Work required: Using the data below, gather each line that includes the word "avec".

(Saved entries)
=== Section Start ===
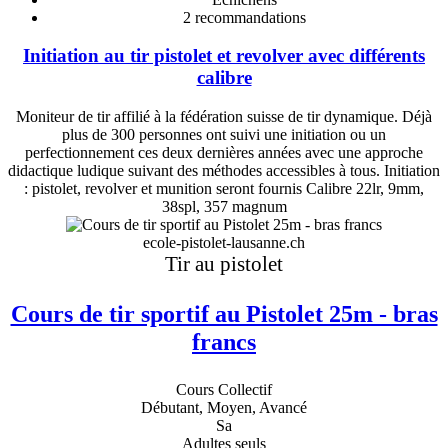
2
recommandations
Initiation au tir pistolet et revolver avec différents
calibre
Moniteur de tir affilié à la fédération suisse de tir dynamique. Déjà
plus de 300 personnes ont suivi une initiation ou un
perfectionnement ces deux dernières années avec une approche
didactique ludique suivant des méthodes accessibles à tous. Initiation
: pistolet, revolver et munition seront fournis Calibre 22lr, 9mm,
38spl, 357 magnum
ecole-pistolet-lausanne.ch
Tir au pistolet
Cours de tir sportif au Pistolet 25m - bras
francs
Cours Collectif
Débutant, Moyen, Avancé
Sa
Adultes seuls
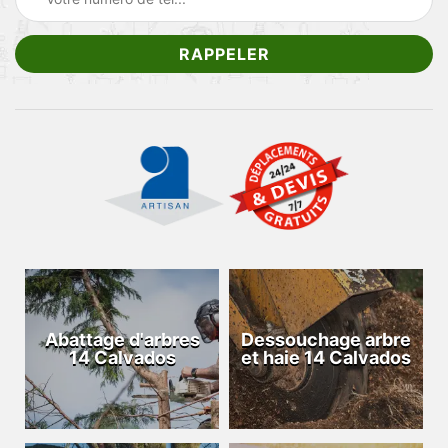
Abattage d'arbres
Dessouchage arbre
14 Calvados
et haie 14 Calvados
=== Section End ===
Result below:
Initiation au tir pistolet et revolver avec différents
perfectionnement ces deux dernières années avec une approche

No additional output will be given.